:: Records supplied

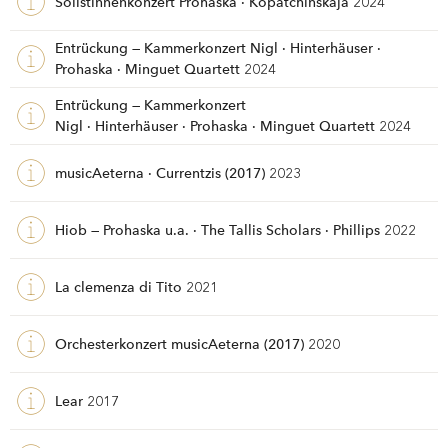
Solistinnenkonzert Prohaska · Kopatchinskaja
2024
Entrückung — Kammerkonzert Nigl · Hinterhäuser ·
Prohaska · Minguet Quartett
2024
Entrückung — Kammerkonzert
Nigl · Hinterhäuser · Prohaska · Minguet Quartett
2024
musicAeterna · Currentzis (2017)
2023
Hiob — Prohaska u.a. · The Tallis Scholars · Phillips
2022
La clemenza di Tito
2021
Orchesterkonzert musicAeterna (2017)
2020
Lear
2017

::::
:: Records supplied

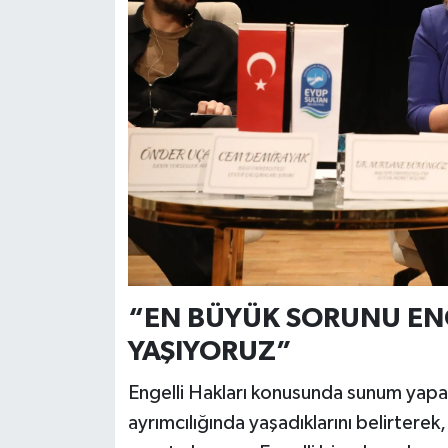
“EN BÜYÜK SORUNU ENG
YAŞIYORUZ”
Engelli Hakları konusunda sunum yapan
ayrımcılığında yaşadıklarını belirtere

::::

> **Work order**
The expected answer is a copy of each line above containing "Prohaska".

> **Exercise response**
Solistinnenkonzert Prohaska · Kopatchinskaja
Prohaska · Minguet Quartett
Nigl · Hinterhäuser · Prohaska · Minguet Quartett
Hiob — Prohaska u.a. · The Tallis Scholars · Phillips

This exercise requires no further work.